International Competition
The 4th APAC HPC-AI Competition is an event that challenges APAC student teams to perform various computing tasks and achieve the highest benchmark scores. This competition was divided into two parts: GROMACS and DLRM, both of which required extensive computing and cluster tuning skills.
DLRM
DLRM, or Deep Learning Recommendation Model for Personalization and Recommendation Systems, is a deep learning model created by Facebook. It takes input involving several sparse and dense features, which are then transformed into embedding tables. After passing through the MLP networks, it produces probabilities of a click. In this competition, HPC-AI requires all participants to implement the MLPerf benchmark.
In this competition, my teammate and I were responsible for the DLRM task.
First, we spent months reading papers, analyzing features, and attempting to reproduce the model. Reproduction was the most challenging aspect of this process.

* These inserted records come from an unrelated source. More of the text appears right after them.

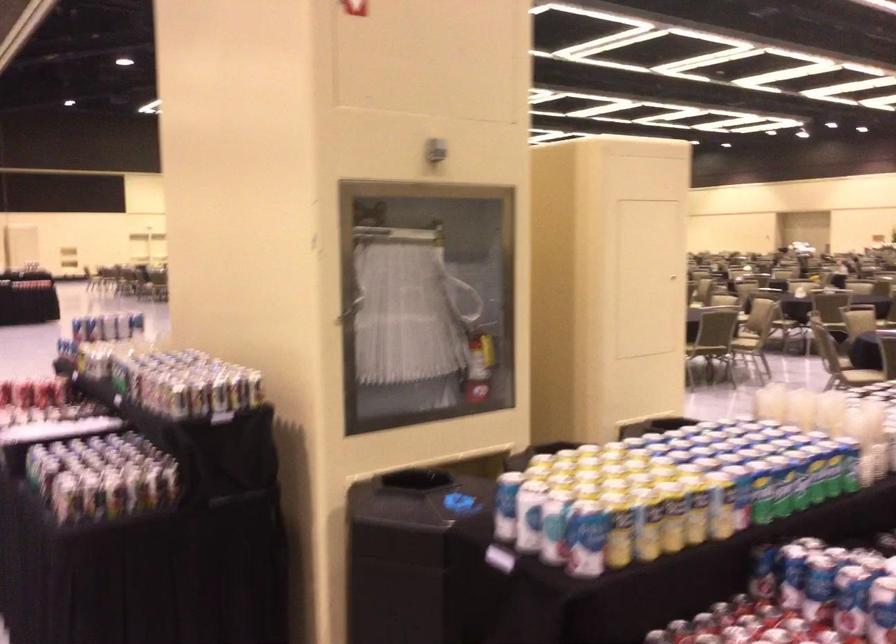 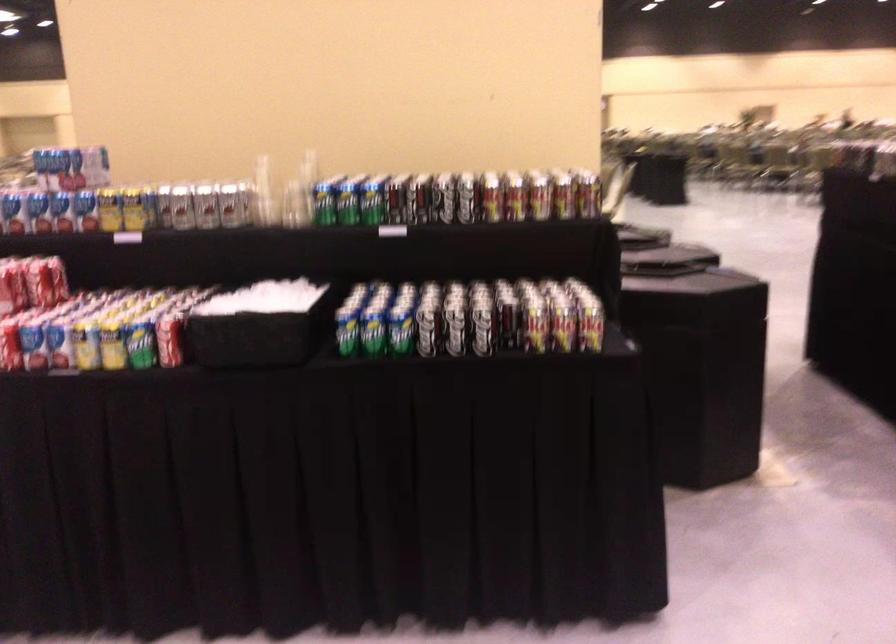 Question: I am providing you with two images of the same scene from different viewpoints. After the viewpoint changes to image2, which objects are now occluded?

Choices:
 (A) red folded towel
 (B) chair sitting surface
 (C) silver soda can
 (D) yellow soda can

Answer: (B) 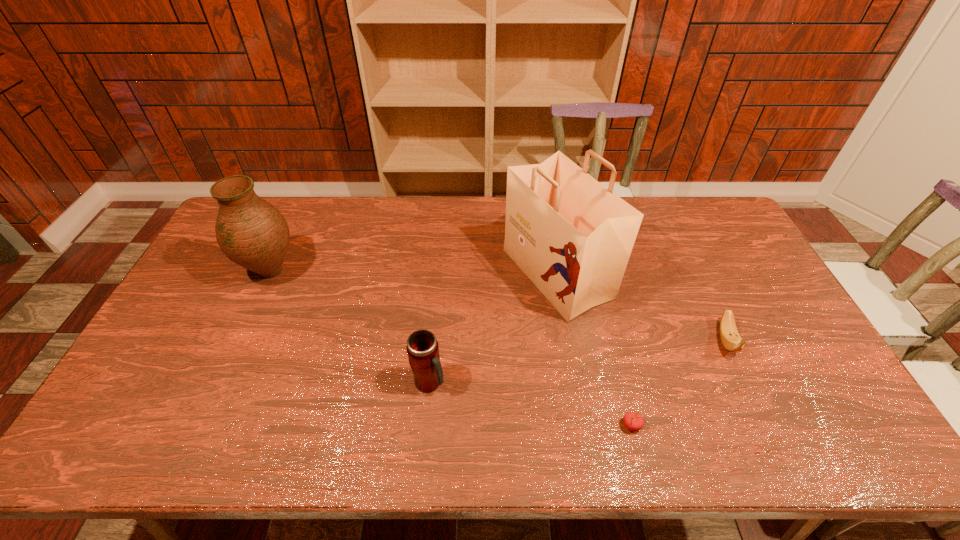 The height and width of the screenshot is (540, 960). I want to click on empty location between the vase and the tallest object, so click(414, 273).

Find the location of a particular element. The height and width of the screenshot is (540, 960). unoccupied area between the grocery bag and the banana is located at coordinates click(641, 307).

At what (x,y) coordinates should I click in order to perform the action: click on free point between the third shortest object and the fourth shortest object. Please return your answer as a coordinate pair (x, y). The height and width of the screenshot is (540, 960). Looking at the image, I should click on (350, 327).

Locate an element on the screen. vacant space that's between the vase and the rightmost object is located at coordinates (x=498, y=306).

You are a GUI agent. You are given a task and a screenshot of the screen. Output one action in this format:
    pyautogui.click(x=<x>, y=<y>)
    Task: Click on the free space that is in between the fourth farthest object and the cherry
    
    Given the screenshot: What is the action you would take?
    pyautogui.click(x=531, y=404)

In order to click on free space that is in between the nearest object and the banana in this screenshot , I will do `click(679, 382)`.

This screenshot has height=540, width=960. Identify the location of vacant area that lies between the rightmost object and the fourth farthest object. (578, 361).

You are a GUI agent. You are given a task and a screenshot of the screen. Output one action in this format:
    pyautogui.click(x=<x>, y=<y>)
    Task: Click on the free space between the grocery bag and the fourth shortest object
    The image size is (960, 540).
    Given the screenshot: What is the action you would take?
    pyautogui.click(x=414, y=273)

Where is `vacant space in between the banana and the grocery bag`? The image size is (960, 540). vacant space in between the banana and the grocery bag is located at coordinates (641, 307).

Initially, we ran it on a single node, encountering several issues with package configurations and existing code and datasets. Thankfully, we passed this initial hurdle.
Secondly, to achieve a better benchmark score, we started tuning the cluster. With the assistance of NCHC, we obtained permission to use supercomputer clusters. This system used Singularity as its container system, which required us to familiarize ourselves with it. With support from other groups, we successfully set up the cluster environment.
Lastly, we needed to fine-tune the cluster and establish communication between clusters, a critical step for achieving a higher benchmark. Questions arose: How should we divide the dataset? How can we optimize communication for faster performance? Did we fully utilize all available resources?
Participating in this competition provided me with a valuable opportunity to delve into cluster systems and the intricacies of large-scale training processes. Throughout this journey, we encountered both minor and major challenges. Research, inquiry, and critical thinking were our most powerful tools. In the end, we were proud to receive the second place award. This experience has undoubtedly contributed to my growth on the path to becoming a software developer.